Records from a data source
========================
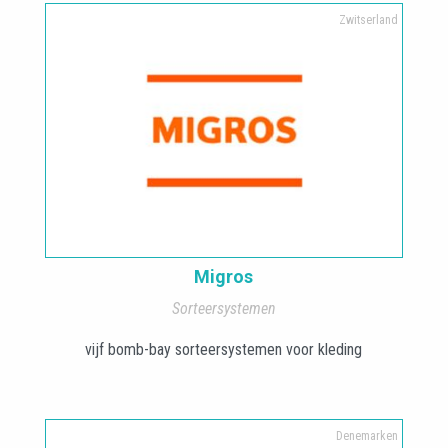
Zwitserland
Migros
Sorteersystemen
vijf bomb-bay sorteersystemen voor kleding
Denemarken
========================
What you will do: All of the data above should be transcribed verbatim, with pictures omitted.

Result:
Zwitserland
Migros
Sorteersystemen
vijf bomb-bay sorteersystemen voor kleding
Denemarken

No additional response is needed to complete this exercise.